Recent qualitative work highlighted gaps in the understanding of HRQL of BC patients (particularly patients with NMIBC).12 Important themes included post-treatment experiences in terms of family/friend support networks, dealing with incontinence, voiding and catheterising, the 'new normal' (e.g., coping with their post-surgery body), changing sexuality and living with the lifelong threat of cancer.12 Although the authors recommend longitudinal qualitative work with BC patients, based on the results of the DH study, there is also a need to undertake quantitative work to understand how HRQL changes in BC patients over time. Future work should aim to identify both high risk groups and treatment-related items with the biggest impact on HRQL. This could potentially lead to PROMs being used as part of routine practice, with risk factors for low HRQL monitored in clinic.

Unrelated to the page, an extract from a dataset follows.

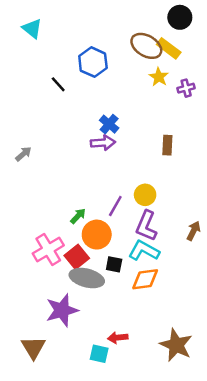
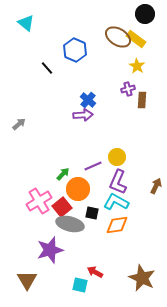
yellow star: (159, 77) -> (137, 66), moved
purple cross: (186, 88) -> (128, 89), moved
brown rectangle: (167, 145) -> (142, 100), moved
purple line: (115, 206) -> (93, 166), turned 36
red arrow: (118, 338) -> (95, 272), turned 35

A further recommendation for future BC PROMs work using FACT-Bl is to include some validation work within the analysis. Although FACT-G is widely considered to be a reliable and valid tool to use with cancer patients, the bladder cancer-specific items require psychometric analysis to understand how useful these items are for use with BC populations. Alternatively, clinicians and researchers may choose other BC specific measures, such as the Bladder Cancer Index (BCI),29 or the European Organisation for Research and Treatment of Cancer (EORTC) NMIBC and MIBC modules.30,31

These data represent the largest PROMs study to use BC specific PROMs. The results have highlighted groups at high risk of significant adverse consequences following BC diagnosis. However, there is a need to carry out larger in-depth population-based HRQL studies of BC patients to fully understand the extent of the morbidity burden experienced by survivors of BC.